Spring Forward: Helping Your Family Adjust to Daylight Saving Time

It’s that time of year again — we “spring forward” and lose an hour of sleep overnight on March 8th, 2026. While longer, lighter evenings are something many of us look forward to, the transition can feel a little bumpy — especially for kids.

The good news? With a little planning and a lot of grace, your family can adjust smoothly.

Ease Into the Morning

On the first day after the time change, try waking your child up about 30 minutes earlier than they normally wake up. This gentle nudge helps their body begin adjusting to the new schedule without it feeling like a full hour shock to the system.

Keep Bedtime Consistent

That night, aim to put your child to bed at their normal bedtime (by the new clock). Even if they seem a little tired or a little wired, consistency is key. Staying on schedule helps reset their internal clock more quickly.

Prioritize Sunlight and Fresh Air

One of the best ways to regulate our circadian rhythm is through natural light.
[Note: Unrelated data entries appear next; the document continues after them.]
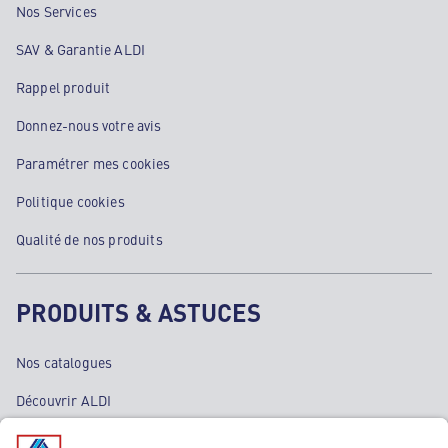
Nos Services
SAV & Garantie ALDI
Rappel produit
Donnez-nous votre avis
Paramétrer mes cookies
Politique cookies
Qualité de nos produits
PRODUITS & ASTUCES
Nos catalogues
Découvrir ALDI
Nos bons plans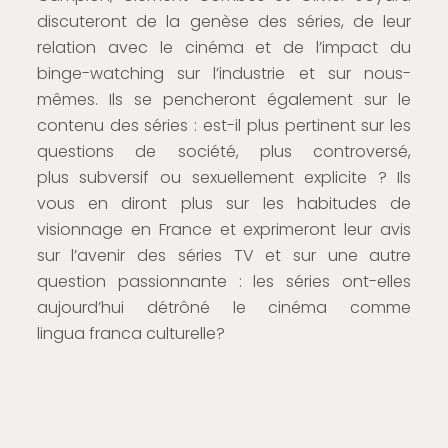
discuteront de la genèse des séries, de leur
relation avec le cinéma et de l’impact du
binge-watching sur l’industrie et sur nous-
mêmes. Ils se pencheront également sur le
contenu des séries : est-il plus pertinent sur les
questions de société, plus controversé,
plus subversif ou sexuellement explicite ? Ils
vous en diront plus sur les habitudes de
visionnage en France et exprimeront leur avis
sur l’avenir des séries TV et sur une autre
question passionnante : les séries ont-elles
aujourd’hui détrôné le cinéma comme
lingua franca culturelle?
Try to get outside in the morning and throughout the day — even a short walk, time at the park, or playing in the backyard can make a big difference. Sunlight signals to the brain that it’s time to be awake and alert, helping everyone adjust faster.

Give Grace

Losing an hour of sleep can make everyone — kids and adults alike — a bit more tired and irritable. Be mindful that shorter tempers and extra yawns are normal this week. Lower expectations where you can, build in a little extra patience, and offer plenty of grace.

Stay the Course

The key to bouncing back is consistency. Keep wake-up times, meal times, and bedtimes steady. Most families find that within just a couple of days, everyone is caught back up and back to their usual rhythm.

Longer days are ahead — hang in there, soak up the sunshine, and remember: this adjustment is temporary!